Despite Reg’s shock that delvers would continue their dives without knowing how the curse works, the most intriguing part of this reveal is what Nanachi alludes to: divers will dive regardless, spurred on by sheer curiosity. Because so little of this information reaches the surface and is passed down for even the lowliest of red whistles — or kids with jingle bells like Kiyui who are still too young to dive — the citizens of Orth grow up in ignorance. Imagine if this information was taught from the moment a delver began their education.

The Seeker Camp in the second layer is placed in a strategically similar area to Nanachi’s hideout in the fourth layer, proof of some sort of awareness, even if it’s not a conscious one. It’s difficult to believe that White Whistles are ignorant to the curse of the Abyss. Although we — I use “we” loosely to describe anyone in the viewing audience who hasn’t read the original manga, myself included — don’t yet know the full story of Nanachi and Mitty, Nanachi’s knowledge is obviously from practice, not education.

White Whistles would also learn, through practice, these same qualities of how the curse operates in order to avoid the symptoms as much as possible. Perhaps they’ve tried to send this information to the surface and failed, but the discrepancy between what people on the surface know and are able to teach, and what one actually needs to know to survive in the Abyss is massive. This invites the question of why there’s such a information deficit, especially when sharing this information could help future delvers advance their knowledge of the Abyss.

5 comments

  1. One of the more interesting aspects of the culture of Orth is how much they value – or don’t value – word-of-mouth information. Ozen mentioned that there is a lot of knowledge that’s kept solely to White Whistles and (presumably) their closest confidants, about the dangers in the Abyss. Even though Ozen has regular trips up to the surface, she, and presumably the other white whistles, don’t even bother writing it down – whether due to the horrors of the abyss or through lack of interest in recording it. Because of this, much of the knowledge that is necessary to survive in the lower layers isn’t told – for newer or younger explorers, it’s seen as a reward. It’s similar to how knowledge is gatekept by a number of secret societies throughout history – more information and truth about the world is given to you as you ascend higher in rank.

    In a culture that acts as the gatekeeper to the Abyss for the outside world, it makes sense that certain bits of information shouldn’t be widely known or spread – evidenced by the fact that Lyza’s journal was kept safeguarded and Jiruo had to petition/pull some strings for Riko to see it.
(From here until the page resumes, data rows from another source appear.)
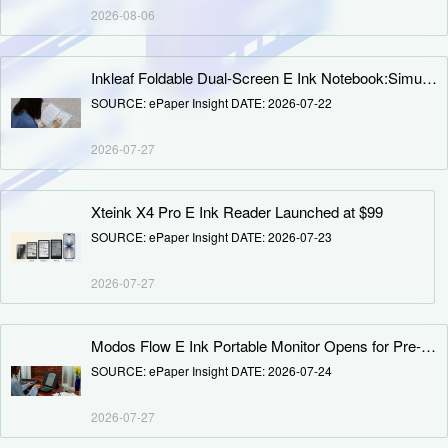
Deputy Secretary-General position to expand the secretariat's
2026-08-06
industry service functions. Following consultations with the
Executive Council, CINNO Research founder Sally Chen was
appointed as EPIA Deputy Secretary-General, effective July 1.
Inkleaf Foldable Dual-Screen E Ink Notebook:Simultaneous Reading and Writing, Reshaping Paperless Learning and Office Experience
SOURCE: ePaper Insight DATE: 2026-07-22
2026-07-27
Xteink X4 Pro E Ink Reader Launched at $99
SOURCE: ePaper Insight DATE: 2026-07-23
2026-07-27
Modos Flow E Ink Portable Monitor Opens for Pre-order: 3.2K 60Hz B&W/Color Versions, Starting at $699
SOURCE: ePaper Insight DATE: 2026-07-24
2026-07-27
Orth’s word-of-mouth culture and it’s reliance on White Whistles – the ultimate gatekeepers of knowledge about the Abyss – as the most revered and trusted members of the society serves as a social stopgap on the spread of information, compared to the physical stopgap on the spread of information that the Abyss serves.

    1. They also have to keep certain knowledge hidden from foreign delvers. For black and white whistles, keeping that information to themselves and only sharing to them to those who have qualified actually aid in their survival significantly. Not so for a red whistle who wanders into the fourth layer, but that’s another reason why they’re not supposed to.